Ich habe den Eindruck, dass wir mit unserem heutigen Gedenken eine sehr ähnliche Erfahrung machen können. In kreativer Weise beleben wir die Erinnerung an den verlorenen Teil unseres wunderschönen Schlossparks. Wir sorgen dafür, dass das Schöne, das wir hier genossen haben, in unserer Erinnerung bewahrt bleibt und uns nicht mehr genommen werden kann. Wenn ein Vater sich seinem verstorbenen Sohn nahe fühlt „in den Bäumen, im Wind und in den Sternen“, dann müsste uns das mit dem verlorenen Teil des Schlossparks auch möglich sein.
Ich kann mir vorstellen, dass für nicht wenige unter uns die Trauer um die Bäume und Tiere hier im Park verbunden ist mit anderen Verlusterfahrungen ihres Lebens. Möge unsere heutige Trauerarbeit uns helfen, ohne zu verdrängen mit anderen Verlusten unseres Lebens ebenso kreativ und heilsam umzugehen im Sinne der Seligpreisung Jesu: „Glückselig sind, die Leid tragen, denn sie sollen getröstet werden“. Amen.
Ich frage mich bei dieser unreflektierten Predigt nur, ob nicht langsam die Bäume angebetet werden. Ist diese Ansprache eigentlich mit dem Dekan abgestimmt worden? Was bei Ihnen abläuft ist antichristlich – ich werde diesen Text an die zuständigen Stellen der Kirche in Stuttgart schicken.
Ja, das wäre schön, wenn die offiziellen kirchlichen Stellen in Stuttgart mal wahrnehmen würden, daß es ein Parkgebet gibt und daß man durchaus mit den Theologen hier diskutieren kann und Ansichten austauschen. Deswegen unterstütze ich Ihre Initiative ausdrücklich. Bitte berichten Sie von den Antworten.

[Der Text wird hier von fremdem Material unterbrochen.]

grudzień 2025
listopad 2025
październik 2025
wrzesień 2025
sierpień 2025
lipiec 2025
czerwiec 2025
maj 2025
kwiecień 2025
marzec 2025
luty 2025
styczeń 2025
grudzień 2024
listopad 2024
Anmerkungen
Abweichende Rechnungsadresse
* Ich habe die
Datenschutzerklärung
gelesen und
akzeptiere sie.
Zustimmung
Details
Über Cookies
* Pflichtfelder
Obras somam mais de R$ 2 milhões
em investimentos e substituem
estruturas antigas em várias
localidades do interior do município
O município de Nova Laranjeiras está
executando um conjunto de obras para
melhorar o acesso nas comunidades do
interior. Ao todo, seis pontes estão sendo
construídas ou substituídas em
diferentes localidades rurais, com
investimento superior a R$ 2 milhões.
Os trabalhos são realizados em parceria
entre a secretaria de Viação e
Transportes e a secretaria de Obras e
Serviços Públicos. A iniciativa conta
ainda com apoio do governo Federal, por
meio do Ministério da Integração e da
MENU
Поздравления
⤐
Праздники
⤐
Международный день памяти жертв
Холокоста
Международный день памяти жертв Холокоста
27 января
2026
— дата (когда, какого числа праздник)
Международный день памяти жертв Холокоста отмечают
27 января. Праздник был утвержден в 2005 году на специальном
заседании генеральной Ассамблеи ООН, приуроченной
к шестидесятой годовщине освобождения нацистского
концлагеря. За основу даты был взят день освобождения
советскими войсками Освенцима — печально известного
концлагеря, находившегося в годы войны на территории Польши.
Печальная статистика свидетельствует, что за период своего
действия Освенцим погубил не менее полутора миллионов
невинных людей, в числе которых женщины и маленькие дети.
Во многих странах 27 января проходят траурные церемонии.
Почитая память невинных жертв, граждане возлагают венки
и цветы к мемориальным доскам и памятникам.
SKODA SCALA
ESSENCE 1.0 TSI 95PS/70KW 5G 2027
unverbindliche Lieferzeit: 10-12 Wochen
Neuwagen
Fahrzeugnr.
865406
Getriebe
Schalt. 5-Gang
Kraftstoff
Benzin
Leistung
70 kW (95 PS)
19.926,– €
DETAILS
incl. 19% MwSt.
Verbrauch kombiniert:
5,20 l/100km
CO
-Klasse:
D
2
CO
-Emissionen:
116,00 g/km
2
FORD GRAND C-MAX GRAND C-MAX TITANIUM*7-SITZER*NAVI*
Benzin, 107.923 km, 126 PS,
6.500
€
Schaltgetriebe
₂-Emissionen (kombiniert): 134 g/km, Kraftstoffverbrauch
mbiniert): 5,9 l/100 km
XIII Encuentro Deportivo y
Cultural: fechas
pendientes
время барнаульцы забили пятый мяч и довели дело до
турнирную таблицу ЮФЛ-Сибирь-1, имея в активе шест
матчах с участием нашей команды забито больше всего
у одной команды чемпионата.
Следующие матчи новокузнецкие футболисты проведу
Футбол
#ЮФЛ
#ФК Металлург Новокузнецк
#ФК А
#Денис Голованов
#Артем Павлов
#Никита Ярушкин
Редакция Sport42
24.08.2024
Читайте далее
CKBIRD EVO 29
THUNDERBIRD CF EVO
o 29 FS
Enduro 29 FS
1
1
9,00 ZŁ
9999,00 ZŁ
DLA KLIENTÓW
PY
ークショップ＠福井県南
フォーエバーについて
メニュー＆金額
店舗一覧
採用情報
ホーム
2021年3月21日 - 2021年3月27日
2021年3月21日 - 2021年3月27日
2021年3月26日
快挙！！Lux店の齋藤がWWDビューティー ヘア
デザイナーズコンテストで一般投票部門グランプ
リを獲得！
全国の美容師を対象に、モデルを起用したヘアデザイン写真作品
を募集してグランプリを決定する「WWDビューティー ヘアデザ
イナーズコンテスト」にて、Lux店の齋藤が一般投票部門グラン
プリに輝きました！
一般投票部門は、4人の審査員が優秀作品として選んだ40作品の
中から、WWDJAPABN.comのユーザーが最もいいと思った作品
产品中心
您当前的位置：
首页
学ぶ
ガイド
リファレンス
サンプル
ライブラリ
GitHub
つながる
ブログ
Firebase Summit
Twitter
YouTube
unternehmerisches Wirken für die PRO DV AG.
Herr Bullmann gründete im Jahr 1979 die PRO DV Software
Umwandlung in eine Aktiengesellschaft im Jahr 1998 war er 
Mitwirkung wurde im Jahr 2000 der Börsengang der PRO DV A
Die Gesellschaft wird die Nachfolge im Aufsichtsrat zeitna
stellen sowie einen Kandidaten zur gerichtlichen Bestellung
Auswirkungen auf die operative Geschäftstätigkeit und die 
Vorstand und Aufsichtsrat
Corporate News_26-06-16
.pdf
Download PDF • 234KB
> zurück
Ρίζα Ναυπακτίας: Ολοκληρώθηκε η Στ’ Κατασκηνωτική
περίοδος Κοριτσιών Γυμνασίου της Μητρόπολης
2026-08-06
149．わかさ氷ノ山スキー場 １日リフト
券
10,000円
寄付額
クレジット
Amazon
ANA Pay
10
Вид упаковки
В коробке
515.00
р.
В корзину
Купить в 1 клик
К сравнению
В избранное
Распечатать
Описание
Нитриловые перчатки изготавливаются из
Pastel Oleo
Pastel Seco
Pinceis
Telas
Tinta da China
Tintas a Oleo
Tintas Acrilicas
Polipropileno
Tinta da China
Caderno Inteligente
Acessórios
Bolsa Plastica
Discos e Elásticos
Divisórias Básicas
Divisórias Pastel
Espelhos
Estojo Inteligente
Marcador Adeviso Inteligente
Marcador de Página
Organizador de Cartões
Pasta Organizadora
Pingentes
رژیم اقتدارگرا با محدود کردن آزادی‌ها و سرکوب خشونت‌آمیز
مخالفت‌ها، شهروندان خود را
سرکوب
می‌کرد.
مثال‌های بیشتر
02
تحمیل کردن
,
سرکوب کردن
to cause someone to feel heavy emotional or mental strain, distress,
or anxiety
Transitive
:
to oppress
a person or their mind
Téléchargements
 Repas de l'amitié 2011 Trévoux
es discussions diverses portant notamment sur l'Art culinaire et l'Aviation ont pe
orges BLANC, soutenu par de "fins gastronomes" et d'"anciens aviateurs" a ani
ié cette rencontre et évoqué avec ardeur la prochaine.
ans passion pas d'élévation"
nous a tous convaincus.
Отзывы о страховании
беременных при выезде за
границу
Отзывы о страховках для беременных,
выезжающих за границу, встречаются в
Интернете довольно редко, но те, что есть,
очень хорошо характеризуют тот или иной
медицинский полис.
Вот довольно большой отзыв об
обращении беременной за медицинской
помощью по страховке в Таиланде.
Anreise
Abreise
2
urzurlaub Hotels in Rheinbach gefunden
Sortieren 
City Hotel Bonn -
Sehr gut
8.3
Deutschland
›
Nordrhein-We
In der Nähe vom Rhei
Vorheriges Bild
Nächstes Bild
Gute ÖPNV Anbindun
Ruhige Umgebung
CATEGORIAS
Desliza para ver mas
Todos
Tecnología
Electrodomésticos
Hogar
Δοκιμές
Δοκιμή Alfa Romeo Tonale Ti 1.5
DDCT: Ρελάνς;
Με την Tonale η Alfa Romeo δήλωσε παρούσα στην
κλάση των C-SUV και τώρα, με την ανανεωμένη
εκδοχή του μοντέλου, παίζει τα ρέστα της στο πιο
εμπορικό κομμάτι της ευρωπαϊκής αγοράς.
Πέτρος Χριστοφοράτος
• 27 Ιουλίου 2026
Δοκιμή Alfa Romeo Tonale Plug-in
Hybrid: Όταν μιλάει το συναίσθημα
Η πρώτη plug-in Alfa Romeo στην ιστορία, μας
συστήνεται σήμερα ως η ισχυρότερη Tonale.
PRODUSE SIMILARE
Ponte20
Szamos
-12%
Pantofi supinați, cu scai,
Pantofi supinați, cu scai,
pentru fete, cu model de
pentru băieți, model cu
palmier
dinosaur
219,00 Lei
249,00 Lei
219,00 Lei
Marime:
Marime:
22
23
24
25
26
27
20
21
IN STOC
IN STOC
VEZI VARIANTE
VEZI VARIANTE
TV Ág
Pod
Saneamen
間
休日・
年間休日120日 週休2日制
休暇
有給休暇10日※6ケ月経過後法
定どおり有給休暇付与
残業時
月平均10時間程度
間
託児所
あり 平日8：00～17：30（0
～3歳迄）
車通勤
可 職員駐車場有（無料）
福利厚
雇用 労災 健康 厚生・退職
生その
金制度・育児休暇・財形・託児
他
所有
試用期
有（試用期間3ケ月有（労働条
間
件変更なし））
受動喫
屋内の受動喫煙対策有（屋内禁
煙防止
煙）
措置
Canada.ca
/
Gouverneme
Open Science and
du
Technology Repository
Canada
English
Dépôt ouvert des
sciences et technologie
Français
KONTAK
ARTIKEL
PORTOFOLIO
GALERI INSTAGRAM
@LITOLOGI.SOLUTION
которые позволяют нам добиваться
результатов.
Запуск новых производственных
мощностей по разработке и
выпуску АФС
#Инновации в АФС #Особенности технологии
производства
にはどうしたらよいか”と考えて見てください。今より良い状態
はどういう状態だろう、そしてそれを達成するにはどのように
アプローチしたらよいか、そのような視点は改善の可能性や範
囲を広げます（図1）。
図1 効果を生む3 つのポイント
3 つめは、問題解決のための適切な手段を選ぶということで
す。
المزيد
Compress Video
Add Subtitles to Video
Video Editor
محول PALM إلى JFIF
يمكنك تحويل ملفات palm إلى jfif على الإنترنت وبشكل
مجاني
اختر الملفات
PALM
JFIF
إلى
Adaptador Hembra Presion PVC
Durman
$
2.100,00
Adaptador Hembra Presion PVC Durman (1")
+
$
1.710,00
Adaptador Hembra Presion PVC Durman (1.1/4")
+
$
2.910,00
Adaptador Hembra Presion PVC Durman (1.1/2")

Allerdings ist mir neu, daß Predigten vom Dekan genehmigt werden müssen.
Lieber Herr Löffler,
Sie Schreiben hier in einem Blog, der für Argumente eingerichtet ist. Dazu müssten Sie erläutern, was Sie an der Ansprache unreflektiert und antichristlich finden und wo sie in ihr die Anbetung von Bäumen erkennen. Für bloße abschätzige Bemerkungen ist der Blog nicht da.
Ich bin gespannt, ob sie „die zuständigen Stellen der Kirche in Stuttgart“ finden, die Ihnen in Ihrer unbegründeten Kritik an der Ansprache recht geben. Jedenfalls wirkt Ihre Erwartung, Predigten oder Ansprachen würden „mit dem Dekan angestimmt“, ausgesprochen vordemokratisch.
Mit freundlichem Gruß
Friedrich Gehring
Zitat Friedrich Gehring:
„Wir sind heute zusammen, weil wir unseren Schmerz nicht verdrängen, sondern öffentlich zeigen, und dabei unsere Empathie in fremden Schmerz bewahren. Wir schämen uns nicht unserer öffentlichen Trauer. “
Für mich wecken diese Formulierungen starke christliche Assoziationen, speziell an das Passionsgeschehen. Das war vermutlich so beabsichtigt in dieser Ansprache. Das kann man als provozierend empfinden. Aber unreflektiert war das bestimmt nicht.